**Requirement**
Which of the lines below hold the word "الدماغية"? Pull each of them out.

[Stored entries]
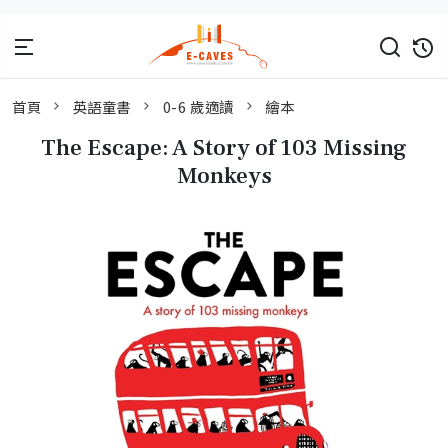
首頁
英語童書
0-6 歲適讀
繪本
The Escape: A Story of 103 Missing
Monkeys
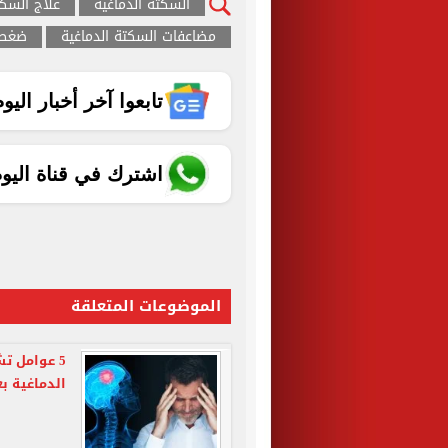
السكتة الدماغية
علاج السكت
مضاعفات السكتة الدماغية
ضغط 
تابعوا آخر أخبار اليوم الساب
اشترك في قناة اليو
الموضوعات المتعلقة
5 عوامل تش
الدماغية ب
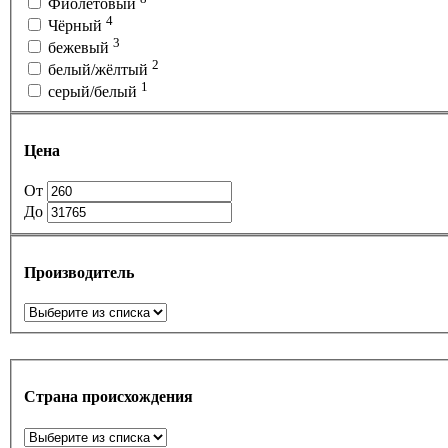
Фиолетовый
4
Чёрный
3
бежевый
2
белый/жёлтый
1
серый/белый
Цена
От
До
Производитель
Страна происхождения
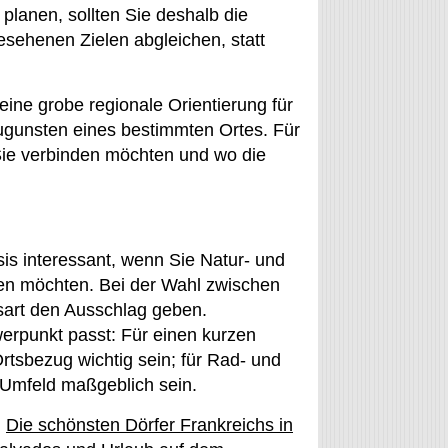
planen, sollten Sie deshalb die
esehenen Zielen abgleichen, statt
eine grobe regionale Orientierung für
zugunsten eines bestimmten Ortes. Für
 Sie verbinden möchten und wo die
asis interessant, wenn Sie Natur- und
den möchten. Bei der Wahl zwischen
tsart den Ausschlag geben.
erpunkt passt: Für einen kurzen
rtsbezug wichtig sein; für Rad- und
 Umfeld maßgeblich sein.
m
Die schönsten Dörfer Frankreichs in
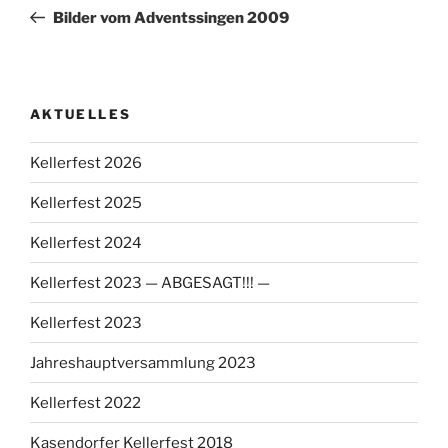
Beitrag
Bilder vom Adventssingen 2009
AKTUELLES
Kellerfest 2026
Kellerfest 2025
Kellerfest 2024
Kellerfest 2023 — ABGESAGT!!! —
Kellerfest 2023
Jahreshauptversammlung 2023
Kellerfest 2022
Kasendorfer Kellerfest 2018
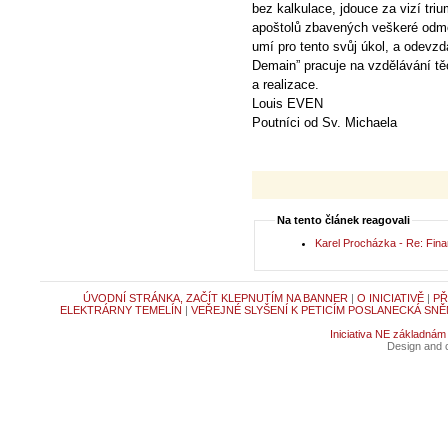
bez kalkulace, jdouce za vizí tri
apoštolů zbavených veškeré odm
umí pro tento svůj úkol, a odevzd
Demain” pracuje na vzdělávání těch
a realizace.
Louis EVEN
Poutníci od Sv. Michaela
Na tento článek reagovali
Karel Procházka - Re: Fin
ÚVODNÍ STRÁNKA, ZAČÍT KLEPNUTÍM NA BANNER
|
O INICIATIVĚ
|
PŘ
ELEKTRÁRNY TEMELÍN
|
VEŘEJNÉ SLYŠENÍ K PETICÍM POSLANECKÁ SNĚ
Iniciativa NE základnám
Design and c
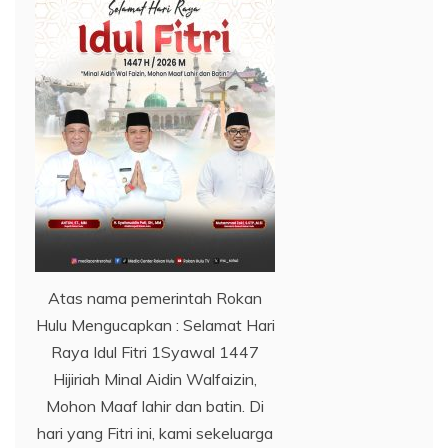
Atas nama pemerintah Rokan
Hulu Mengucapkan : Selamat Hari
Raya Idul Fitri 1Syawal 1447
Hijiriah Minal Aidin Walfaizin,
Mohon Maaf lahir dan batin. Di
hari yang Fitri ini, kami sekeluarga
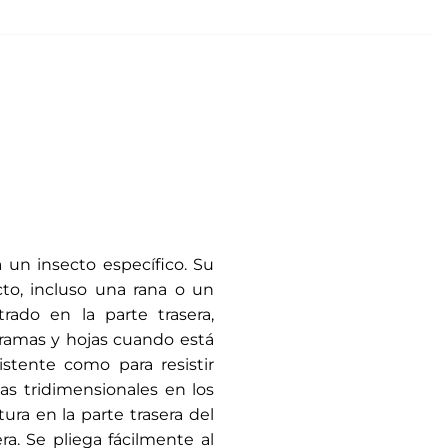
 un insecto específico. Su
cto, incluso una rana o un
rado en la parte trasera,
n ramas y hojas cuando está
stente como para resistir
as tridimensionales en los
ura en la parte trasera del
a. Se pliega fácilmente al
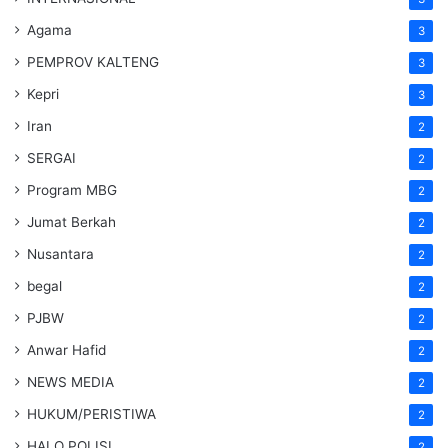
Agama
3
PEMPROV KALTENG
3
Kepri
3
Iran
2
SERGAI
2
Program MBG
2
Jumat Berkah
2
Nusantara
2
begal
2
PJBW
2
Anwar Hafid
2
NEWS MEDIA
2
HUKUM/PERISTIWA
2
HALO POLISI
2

**Task output**
السكتة الدماغية
مضاعفات السكتة الدماغية
الدماغية ب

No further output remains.